Security is very important for the entire machine learning pipeline and when it comes to AI. With the advancements in machine learning models and their availability as open-source technologies – it is commonplace to start with foundational models and fine-tune them for specific tasks or use cases. It's very important to understand the exposure to cybersecurity threats and take proper measures to ensure the MLOps pipeline is not vulnerable to these threats and security is not compromised when bringing external open-source libraries or models into your environment. There are several cybersecurity technologies that specialize in MLSecOps which has become critical to any AI infrastructure and MLOps pipeline. These technologies can scan for threats, cybertheft, malcontent, data poisoning, and adversarial attacks that could cost you more than your competitive advantage.

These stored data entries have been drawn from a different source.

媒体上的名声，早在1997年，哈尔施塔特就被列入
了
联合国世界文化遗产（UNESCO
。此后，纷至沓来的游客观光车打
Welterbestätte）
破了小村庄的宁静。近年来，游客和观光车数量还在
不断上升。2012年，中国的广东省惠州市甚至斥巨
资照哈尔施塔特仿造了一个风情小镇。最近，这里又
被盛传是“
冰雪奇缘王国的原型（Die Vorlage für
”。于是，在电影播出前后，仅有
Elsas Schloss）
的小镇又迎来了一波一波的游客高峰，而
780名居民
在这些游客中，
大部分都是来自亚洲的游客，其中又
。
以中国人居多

Governance is key to success and higher-performing models. How do you manage all these datasets, and who can access what? How do you ensure and communicate interpretability and explainability, to be sure that these models are, in fact, providing the intended results; what is the governance around testing and verifying that the outputs of these models are high-performing? These are the questions you need to answer and establish processes around. Many organizations have ground truth labeling teams. When the AI model makes a prediction or produces something as an outlier, a person is going to label that, “Yes, this is accurate. Or, no it’s not.” This ground truthing is an important piece of governance as it confirms and improves performance via a feedback loop. Reviewers confirm or reject, which is captured so you feed that learning back into the machine learning model, improving performance.

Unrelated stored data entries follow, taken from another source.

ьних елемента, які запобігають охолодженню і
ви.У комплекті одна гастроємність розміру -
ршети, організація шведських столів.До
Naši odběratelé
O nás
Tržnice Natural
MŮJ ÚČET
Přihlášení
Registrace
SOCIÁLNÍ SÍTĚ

For governance and security, the critical need is incorporating both aspects in end-to-end machine learning data pipelines- build, productionalize, and deliver to end users. Managing consistency is about having the team alignment and foundational infrastructure in place so that these considerations can become best practices and processes that are repeatable for the data science and IT teams across all AI projects, not reinvented each time. You need to embed governance and security throughout your technology and your processes.